Monday, Jan. 29, 1990
Banging Away at the Piano Works
By Richard Zoglin
GRAND; NBC; Thursdays; 9:30 p.m. EST
Carol Anne, a spacey housewife with overactive hormones, grabs her husband one morning while he is shaving. "Guess who's ovulating," she chirps enticingly. Janice, a single mother who tells anyone who will listen that she hasn't had sex in three years, agrees to go out with a motorcycle cop who has been pursuing her. Just a casual dinner date at the local hotel, he promises. "Get a room," she says. Desmond, the longtime butler to a wealthy industrialist, makes a confession. Years ago, the boss's third wife found out about his philandering and used Desmond to take revenge. Guess how.
No TV executive has ever underestimated the power of sex to sell a show. But NBC's new sitcom Grand is a clanging symphony of suggestiveness. Set in the fictional town of Grand, Pa. -- whose chief industry, a piano factory, has fallen on hard times -- the series introduces a clutch of socially diverse - characters and stirs vigorously. Atop the class structure in this small-town version of Upstairs, Downstairs is the piano magnate Harris Weldon (John Randolph), attended by a faithful but acerbic manservant (John Neville). At the bottom is the chain-smoking Janice Pasetti (Pamela Reed), who lives in a trailer with her chubby daughter and works as a maid. Somewhere in between is Weldon's niece (Bonnie Hunt) and her upwardly mobile husband (Michael McKean), who has an idea for saving Weldon Piano Works (make golf clubs instead) and a yen for the maid.
Among the slew of network mid-season replacements, Grand is a good bet for hitdom. Its executive producers are Marcy Carsey and Tom Werner, the team responsible for three of TV's five top-rated shows: Roseanne, The Cosby Show and A Different World. Despite a misfire last fall with Chicken Soup, the duo are as hot as TV producers get. CBS even talked to them in December about taking over the network's programming division. (The negotiations fell through.) Perhaps because of their clout, Grand has been given a near indestructible time period: the half-hour following Cheers on NBC's powerful Thursday-night schedule. That means Grand is probably in for the long haul -- good, bad or indifferent.
Mostly it's bad. Though Carsey and Werner are not exactly groundbreakers, their shows have brought a less frenetic, more naturalistic style to the sitcom genre. But Grand (created by Michael Leeson, who wrote The War of the Roses) is packed with plot twists and gag lines, most of them leeringly lame. ("Desmond, have you ever been intimate when the two of you knew you weren't in love?" "I've been intimate when the three of us knew we weren't in love.") The show strives to be a wacky send-up of soap operas, but it lacks the deadpan wit of Mary Hartman, Mary Hartman or the bomb-throwing audacity of Soap.

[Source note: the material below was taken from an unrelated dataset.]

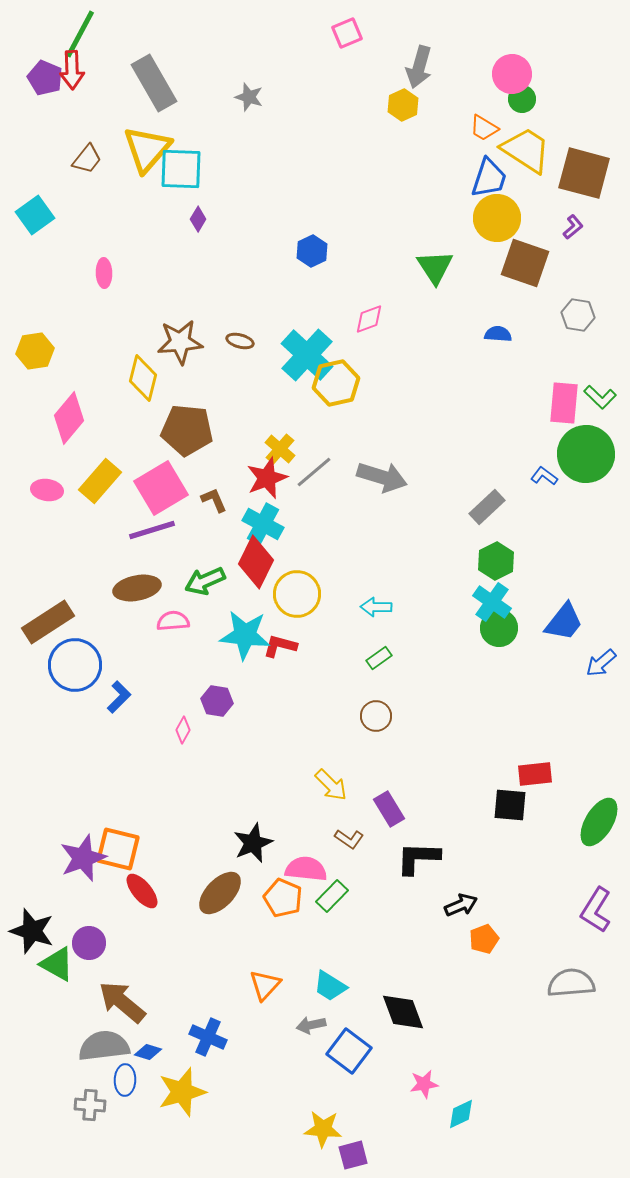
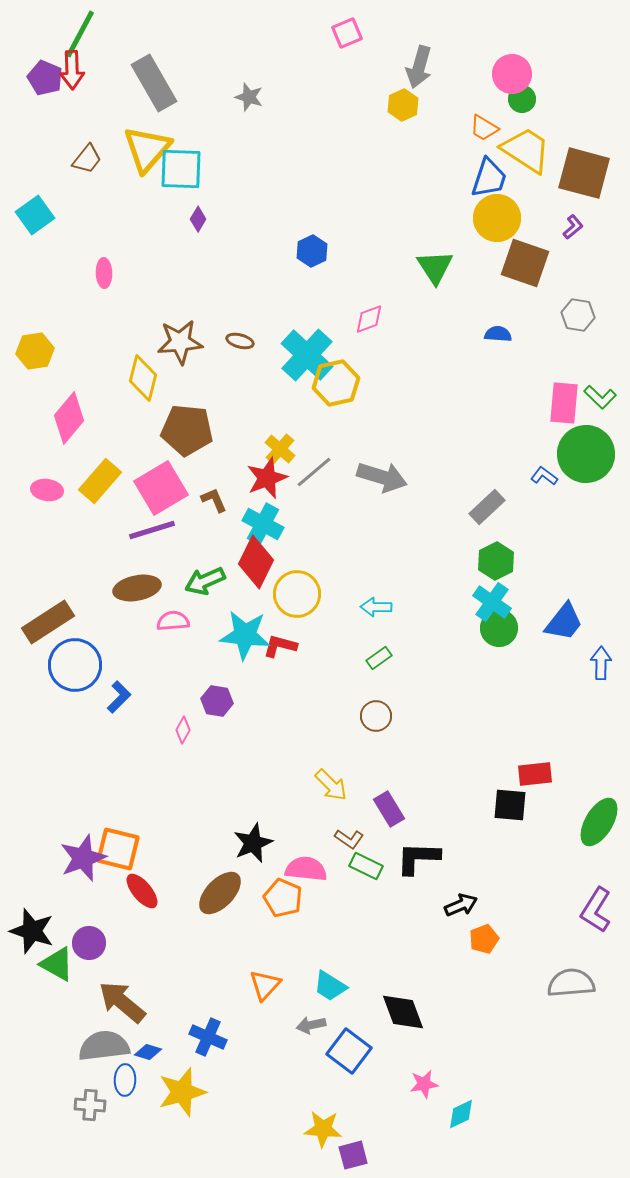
blue arrow at (601, 663): rotated 132 degrees clockwise
green rectangle at (332, 896): moved 34 px right, 30 px up; rotated 72 degrees clockwise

Potential hit or not, Grand debunks any notion that Carsey and Werner have a magic touch. Their shows until now have been driven by stars with well- developed comic personas. (Chicken Soup failed because it never created a plausible milieu for its star. Jackie Mason as a social worker?) Grand depends instead on an ensemble cast, which seems adrift with characters thrown together as arbitrarily as passengers on a lifeboat. Joel Murray has some funny moments as old man Weldon's flaky son, and Reed gives off sexy sparks as the trailer-park mom. But they don't keep the boat from sinking.